I came across the following statement in my course notes:
Consider $R = \left\{f \in \mathbb{Q}[X] \mid f(\mathbb{Z}) \subset \mathbb{Z}\right\}$ the ring of integer-valued polynomials. Then the ideal generated by $X$ is not a prime ideal.
Isn't this incorrect? I'd argue that $R/(X)$ (where $(X)$ denotes the ideal generated by $X$) is isomorphic to $\mathbb{Z}$, which is an integral domain and thus $(X)$ must be prime.
On
$$2\frac{x(x+1)}{2}=x(x+1)\in (x)$$ however $2\not \in (x)$ and $\frac{x(x+1)}{2}$ although integer values is not in $(x)$, as if it were of the form $f(x)x$ then $f(x)=\frac{x+1}{2}$, and this is not integer valued.
On
Notice $\,\ 2\mid x(x\!+\!1),\,\ 2\nmid x\!+\!1\,$ so $\ \smash[b]{\begin{align} 2\nmid x\,\Rightarrow\, 2\ \rm not\ prime\\ x\nmid 2\,\Rightarrow\, x\ \rm not\ prime\end{align}}\ $ by a symmetric twist on primaility
$\!\begin{align} {\bf Lemma}\ \ \ {\rm If}\ \ c\mid ab,\ &c\nmid b\\ \text{then }\ &c\nmid a\,\Rightarrow\, c\ \ \rm not\ prime\\ \text{and }\ \ &a\nmid c\,\Rightarrow\, a\ \ \rm not\ prime\, \text{ if $\,a\,$ is cancelable} \end{align}$
Proof $\, $ (sketch) $\,\ c\,$ is not prime follows by definition, and $\,a\,$ is not prime follows by
$\ c\mid ab\,\Rightarrow\, ab\! =\! cd\ $ so $\ a\mid cd,\ a\nmid c,\ a\nmid d\ $ (else $\, d = ae\ $ so $\,ab =cae\,$ so $\,b = ce\,$ contra $\,c\nmid b)$
(simpler $\ \dfrac{d}a = \dfrac{b}c\ $ so $\ a\mid d\iff c\mid b\ $ when in a domain)
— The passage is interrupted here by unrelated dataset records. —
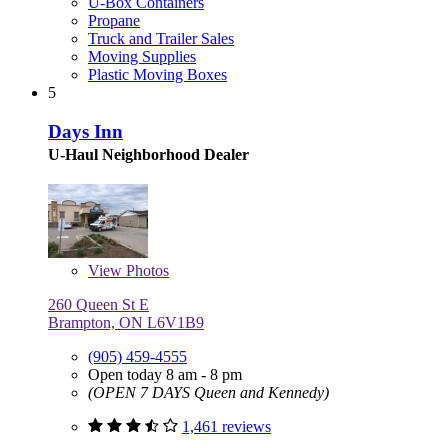
U-Box Containers
Propane
Truck and Trailer Sales
Moving Supplies
Plastic Moving Boxes
5
Days Inn
U-Haul Neighborhood Dealer
View
Photos
260 Queen St E
Brampton, ON L6V1B9
(905) 459-4555
Open today 8 am - 8 pm
(OPEN 7 DAYS Queen and Kennedy)
1,461 reviews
Rene has already given a wonderful solution, but I'll add this so you can maybe see why your approach doesn't work:
Normally, when we show $A[x]/(x)\cong A$ for a ring $A$, we use the homomorphism $A[x]\to A$, $f\mapsto f(0)$, so the kernel is $(x)$ and the result follows by the isomorphism theorem.
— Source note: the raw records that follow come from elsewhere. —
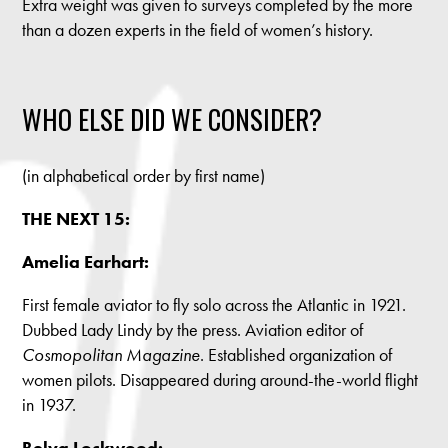
Extra weight was given to surveys completed by the more
than a dozen experts in the field of women’s history.
WHO ELSE DID WE CONSIDER?
(in alphabetical order by first name)
THE NEXT 15:
Amelia Earhart:
First female aviator to fly solo across the Atlantic in 1921.
Dubbed Lady Lindy by the press. Aviation editor of
Cosmopolitan Magazine
. Established organization of
women pilots. Disappeared during around-the-world flight
in 1937.
Belva Lockwood:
Let's try to do the same in this case. We'll map $R\to\Bbb{Z}$ by sending $f\mapsto f(0)\in\Bbb{Z}$. This is definitely surjective, so if the kernel is $(x)$ then we are done. We definitely have $(x)$ contained in the kernel. However, the reverse inclusion doesn't hold because as Rene has shown, we can find $f$ such that $f(0)=0$ but there is no $g\in R$ such that $f(x)=x\cdot g(x)$.